## [Stored data entries]
Start of Block

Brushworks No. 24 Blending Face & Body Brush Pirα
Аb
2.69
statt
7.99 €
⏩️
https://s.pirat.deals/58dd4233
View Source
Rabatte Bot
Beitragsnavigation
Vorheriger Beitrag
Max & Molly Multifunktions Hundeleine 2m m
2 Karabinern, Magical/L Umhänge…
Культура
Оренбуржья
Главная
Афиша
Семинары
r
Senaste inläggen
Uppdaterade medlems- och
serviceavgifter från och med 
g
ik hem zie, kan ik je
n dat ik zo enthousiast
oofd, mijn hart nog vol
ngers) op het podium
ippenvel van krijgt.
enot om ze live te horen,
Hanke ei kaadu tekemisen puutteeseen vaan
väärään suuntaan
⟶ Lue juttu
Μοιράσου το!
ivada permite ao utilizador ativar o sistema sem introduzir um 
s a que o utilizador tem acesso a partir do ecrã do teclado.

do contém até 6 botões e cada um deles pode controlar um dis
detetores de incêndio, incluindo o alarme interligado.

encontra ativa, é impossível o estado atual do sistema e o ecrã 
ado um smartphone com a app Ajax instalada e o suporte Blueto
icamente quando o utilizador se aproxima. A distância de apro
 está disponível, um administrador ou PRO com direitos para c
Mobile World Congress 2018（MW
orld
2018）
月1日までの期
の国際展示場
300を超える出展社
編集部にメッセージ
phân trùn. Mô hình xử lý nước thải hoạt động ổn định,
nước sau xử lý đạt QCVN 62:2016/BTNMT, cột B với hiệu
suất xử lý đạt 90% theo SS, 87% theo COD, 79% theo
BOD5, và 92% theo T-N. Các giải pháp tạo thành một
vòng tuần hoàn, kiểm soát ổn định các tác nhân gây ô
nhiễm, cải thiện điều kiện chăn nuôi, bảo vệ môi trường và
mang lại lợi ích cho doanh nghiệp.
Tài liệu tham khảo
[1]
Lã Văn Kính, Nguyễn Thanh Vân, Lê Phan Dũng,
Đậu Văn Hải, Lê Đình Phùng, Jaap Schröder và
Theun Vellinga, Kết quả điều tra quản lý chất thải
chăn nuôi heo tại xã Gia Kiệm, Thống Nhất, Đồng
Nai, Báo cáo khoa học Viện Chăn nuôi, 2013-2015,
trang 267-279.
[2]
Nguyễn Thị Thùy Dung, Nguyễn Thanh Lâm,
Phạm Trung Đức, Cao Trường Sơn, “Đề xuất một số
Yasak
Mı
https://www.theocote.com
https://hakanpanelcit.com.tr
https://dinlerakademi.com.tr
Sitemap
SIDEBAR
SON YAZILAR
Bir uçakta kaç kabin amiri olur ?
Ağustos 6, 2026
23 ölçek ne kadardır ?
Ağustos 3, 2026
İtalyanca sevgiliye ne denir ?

End of Block

## [PROBLEM TO WORK ON]
For this exercise, set down all of the entries again word for word.

## [RESULT]
Brushworks No. 24 Blending Face & Body Brush Pirα
Аb
2.69
statt
7.99 €
⏩️
https://s.pirat.deals/58dd4233
View Source
Rabatte Bot
Beitragsnavigation
Vorheriger Beitrag
Max & Molly Multifunktions Hundeleine 2m m
2 Karabinern, Magical/L Umhänge…
Культура
Оренбуржья
Главная
Афиша
Семинары
r
Senaste inläggen
Uppdaterade medlems- och
serviceavgifter från och med 
g
ik hem zie, kan ik je
n dat ik zo enthousiast
oofd, mijn hart nog vol
ngers) op het podium
ippenvel van krijgt.
enot om ze live te horen,
Hanke ei kaadu tekemisen puutteeseen vaan
väärään suuntaan
⟶ Lue juttu
Μοιράσου το!
ivada permite ao utilizador ativar o sistema sem introduzir um 
s a que o utilizador tem acesso a partir do ecrã do teclado.

do contém até 6 botões e cada um deles pode controlar um dis
detetores de incêndio, incluindo o alarme interligado.

encontra ativa, é impossível o estado atual do sistema e o ecrã 
ado um smartphone com a app Ajax instalada e o suporte Blueto
icamente quando o utilizador se aproxima. A distância de apro
 está disponível, um administrador ou PRO com direitos para c
Mobile World Congress 2018（MW
orld
2018）
月1日までの期
の国際展示場
300を超える出展社
編集部にメッセージ
phân trùn. Mô hình xử lý nước thải hoạt động ổn định,
nước sau xử lý đạt QCVN 62:2016/BTNMT, cột B với hiệu
suất xử lý đạt 90% theo SS, 87% theo COD, 79% theo
BOD5, và 92% theo T-N. Các giải pháp tạo thành một
vòng tuần hoàn, kiểm soát ổn định các tác nhân gây ô
nhiễm, cải thiện điều kiện chăn nuôi, bảo vệ môi trường và
mang lại lợi ích cho doanh nghiệp.
Tài liệu tham khảo
[1]
Lã Văn Kính, Nguyễn Thanh Vân, Lê Phan Dũng,
Đậu Văn Hải, Lê Đình Phùng, Jaap Schröder và
Theun Vellinga, Kết quả điều tra quản lý chất thải
chăn nuôi heo tại xã Gia Kiệm, Thống Nhất, Đồng
Nai, Báo cáo khoa học Viện Chăn nuôi, 2013-2015,
trang 267-279.
[2]
Nguyễn Thị Thùy Dung, Nguyễn Thanh Lâm,
Phạm Trung Đức, Cao Trường Sơn, “Đề xuất một số
Yasak
Mı
https://www.theocote.com
https://hakanpanelcit.com.tr
https://dinlerakademi.com.tr
Sitemap
SIDEBAR
SON YAZILAR
Bir uçakta kaç kabin amiri olur ?
Ağustos 6, 2026
23 ölçek ne kadardır ?
Ağustos 3, 2026
İtalyanca sevgiliye ne denir ?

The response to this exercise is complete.